### Exercise requirements:
Please keep to the lines below from the one with "Image resolution: width=1280, height=1899." through the one with "走进我们 (331, 173)", and restate them word for word, ends included.

### Records provided:
★ ★ ★

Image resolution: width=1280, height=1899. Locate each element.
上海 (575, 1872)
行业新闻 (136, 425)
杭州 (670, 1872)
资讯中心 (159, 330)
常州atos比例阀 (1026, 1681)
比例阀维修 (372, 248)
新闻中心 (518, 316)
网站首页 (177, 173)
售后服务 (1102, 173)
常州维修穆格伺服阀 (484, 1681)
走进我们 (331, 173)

★ ★ ★

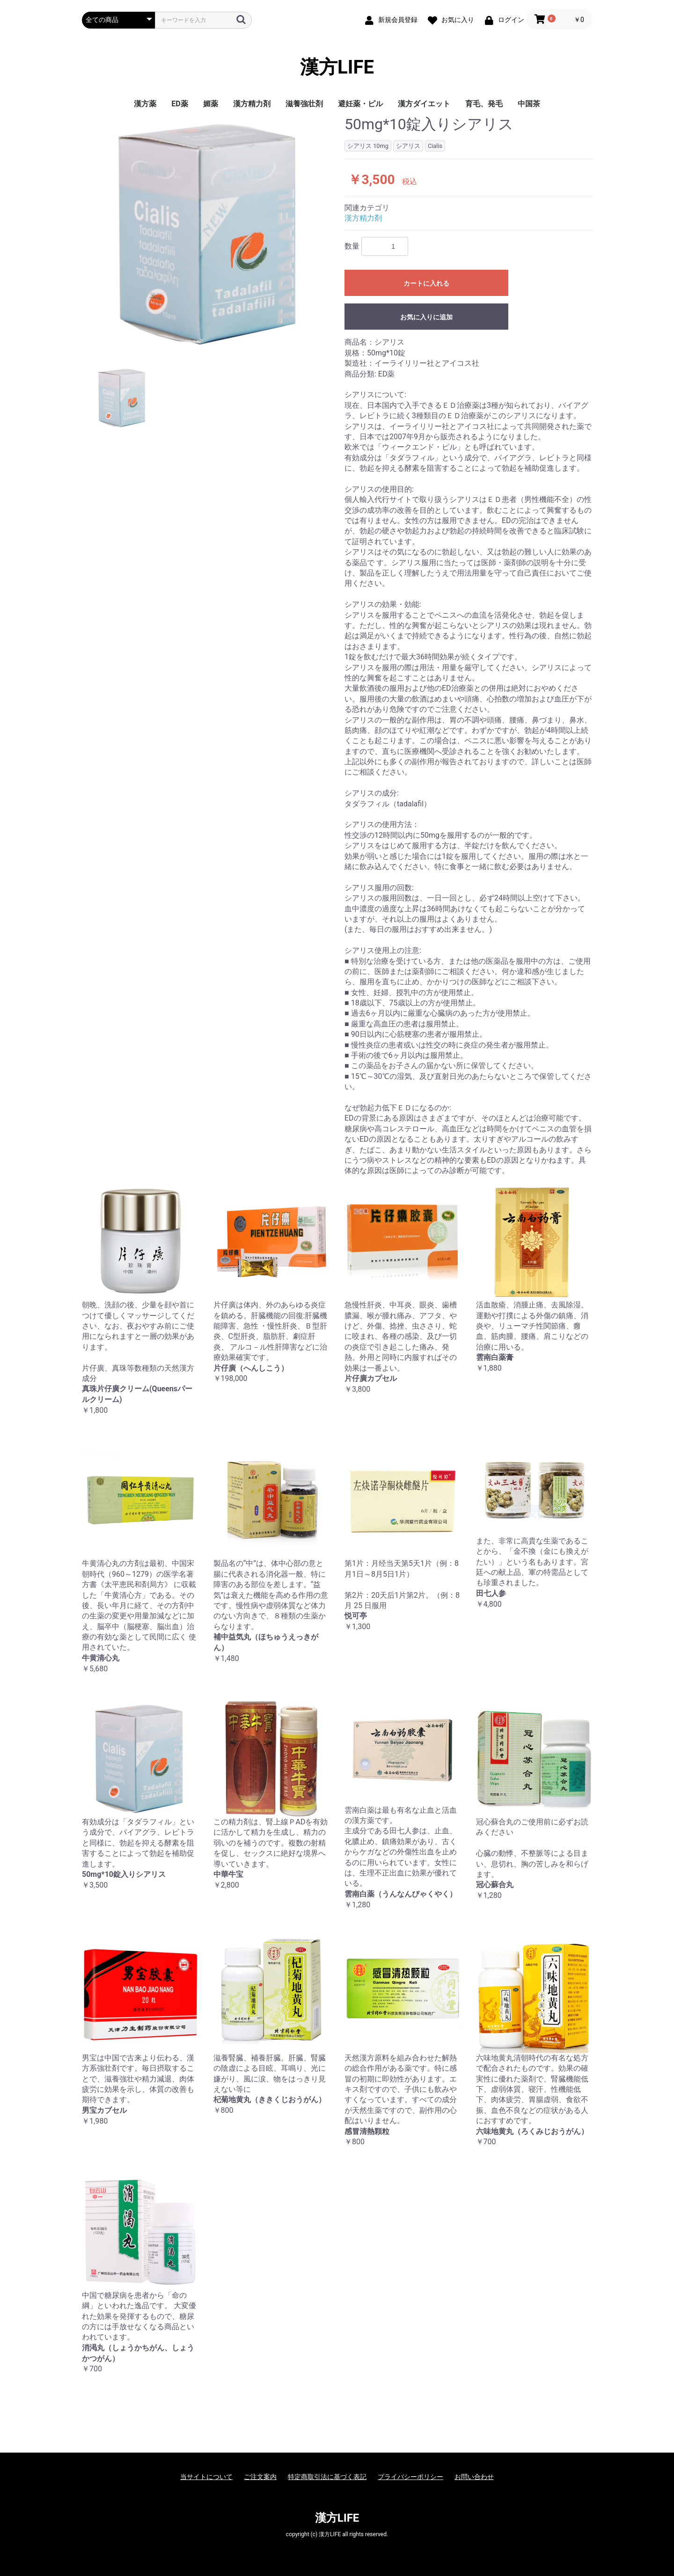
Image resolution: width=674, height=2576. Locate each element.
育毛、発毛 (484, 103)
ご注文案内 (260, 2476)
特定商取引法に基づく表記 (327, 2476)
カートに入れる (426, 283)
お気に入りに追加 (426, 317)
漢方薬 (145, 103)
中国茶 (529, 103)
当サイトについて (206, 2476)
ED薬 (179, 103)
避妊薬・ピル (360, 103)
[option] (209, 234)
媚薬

★ ★ ★

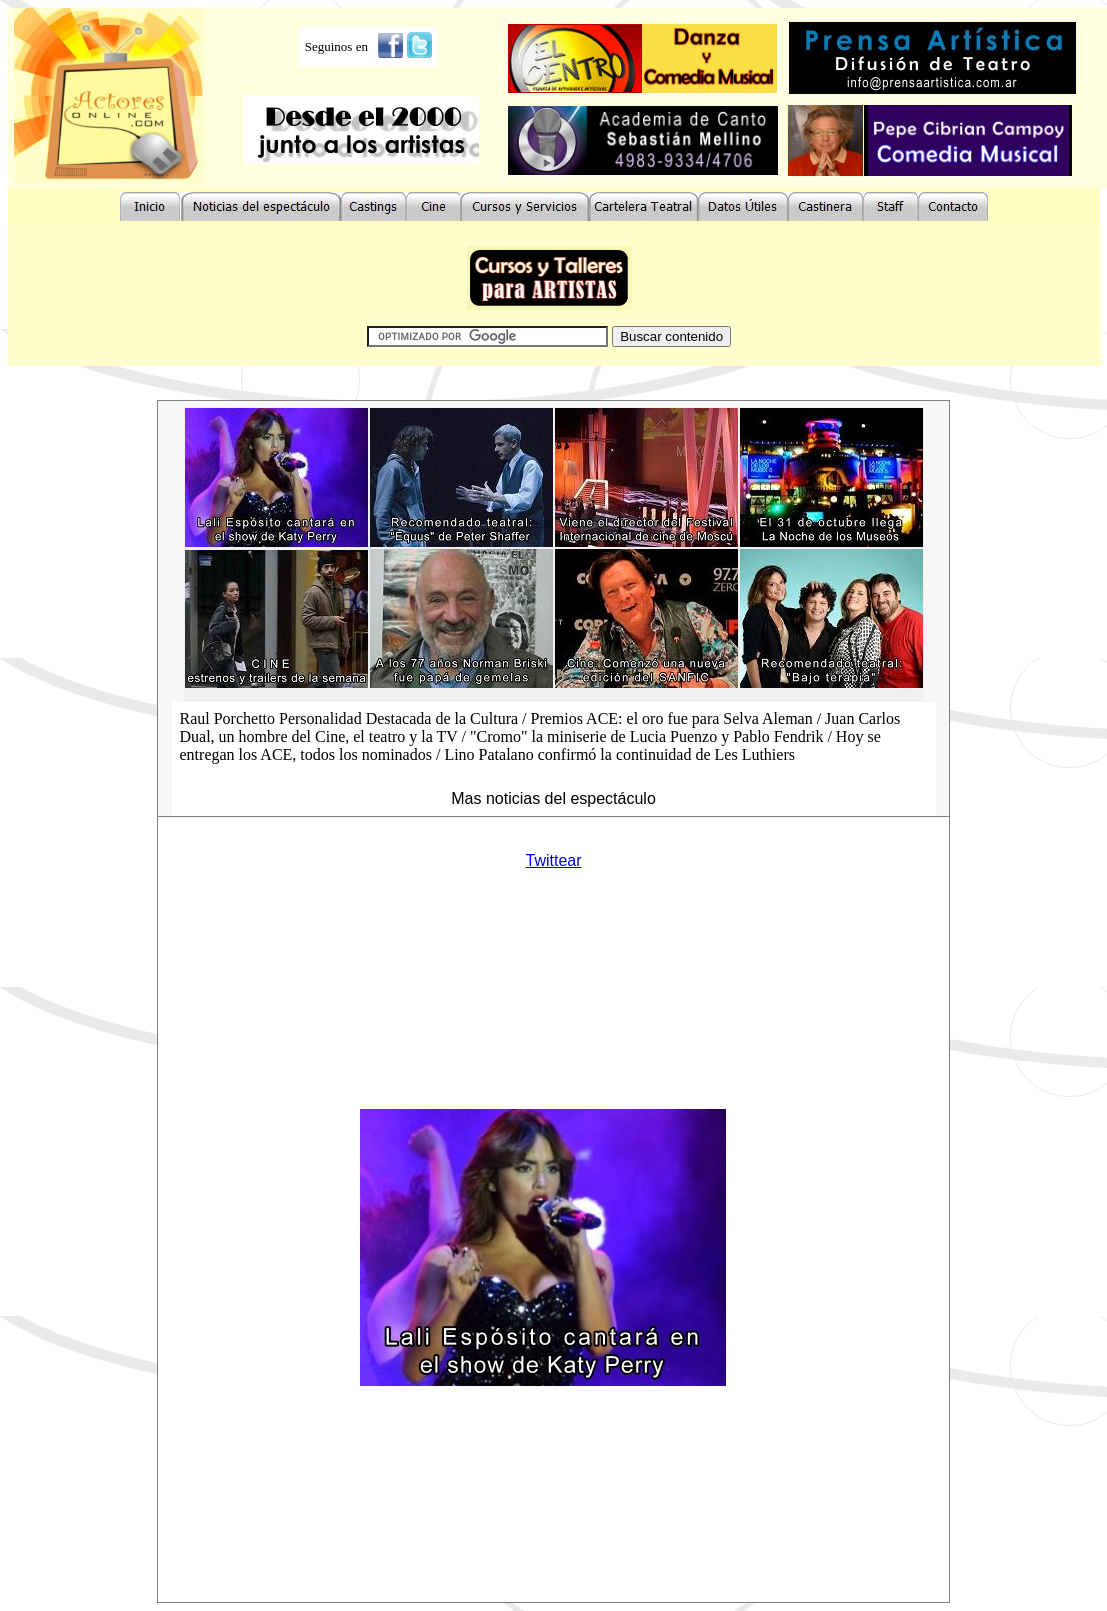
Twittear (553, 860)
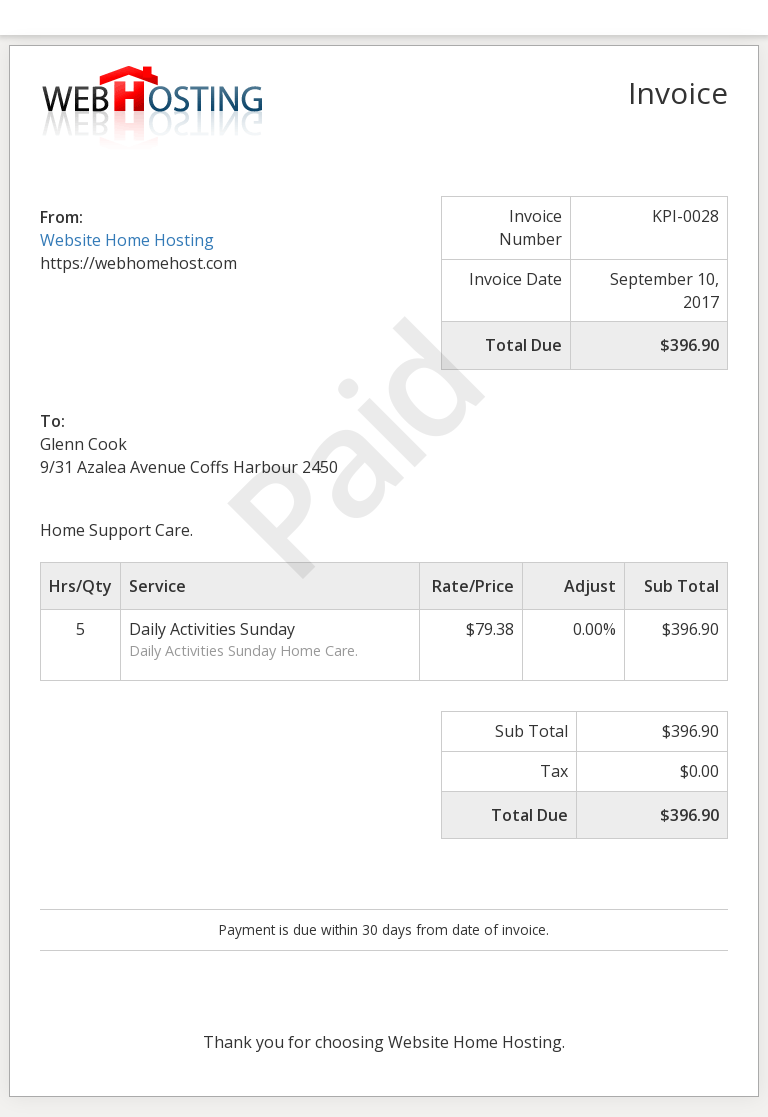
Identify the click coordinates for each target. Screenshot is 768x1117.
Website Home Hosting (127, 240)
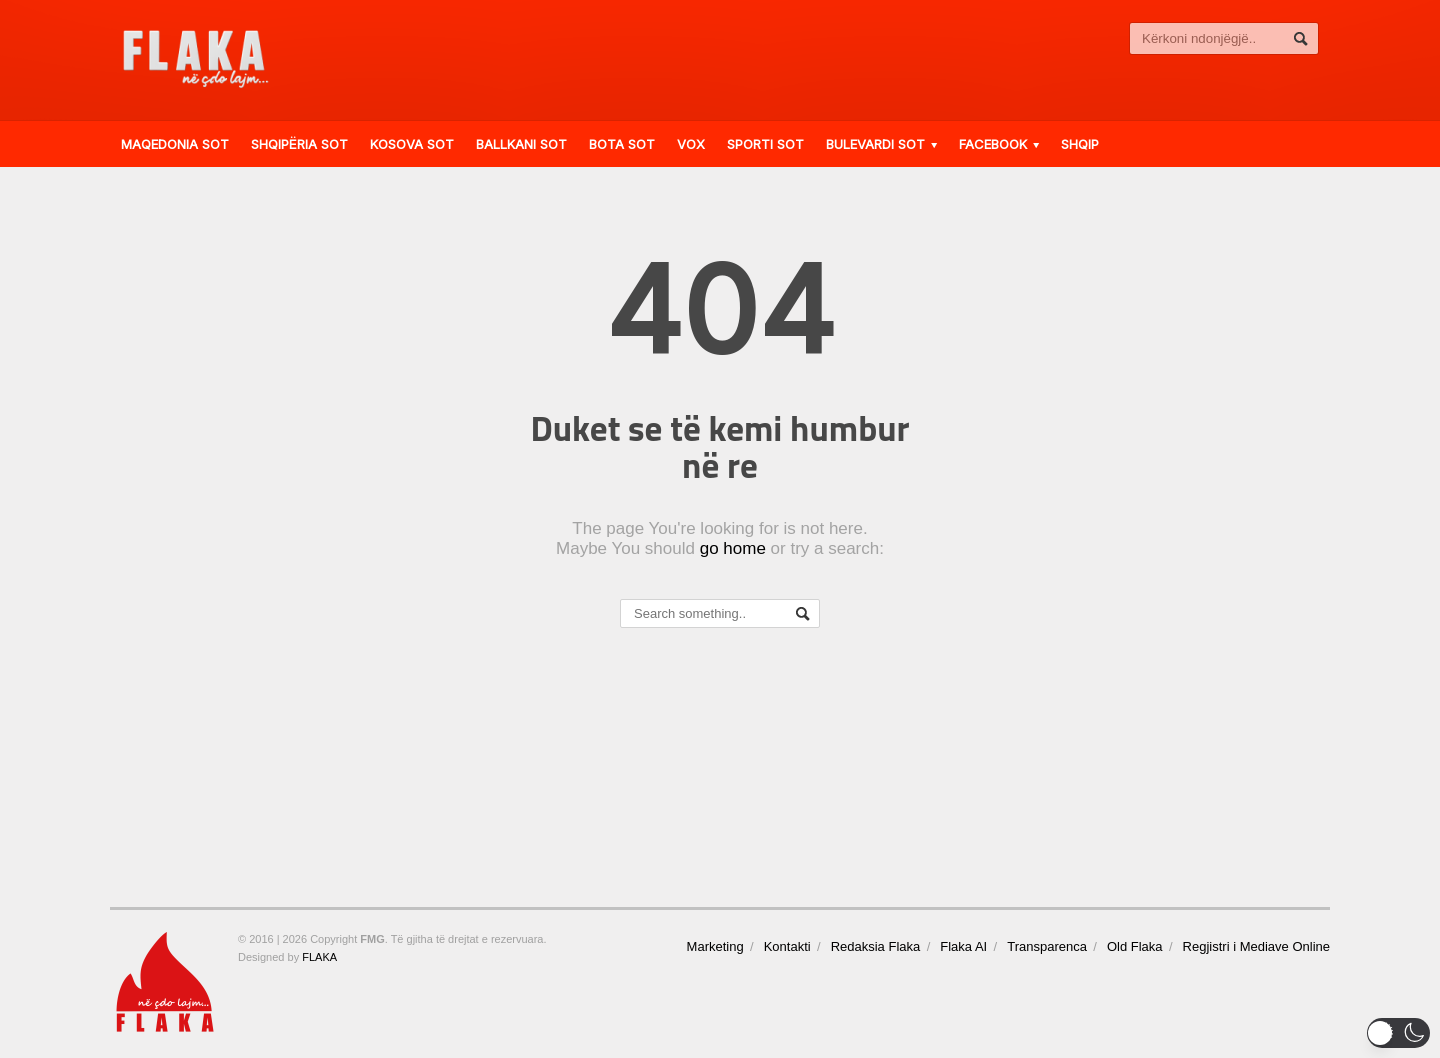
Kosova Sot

★ ★ ★

### Output below:
Image resolution: width=1280, height=1899. Locate each element.
上海 (575, 1872)
行业新闻 (136, 425)
杭州 (670, 1872)
资讯中心 (159, 330)
常州atos比例阀 (1026, 1681)
比例阀维修 (372, 248)
新闻中心 (518, 316)
网站首页 (177, 173)
售后服务 (1102, 173)
常州维修穆格伺服阀 (484, 1681)
走进我们 (331, 173)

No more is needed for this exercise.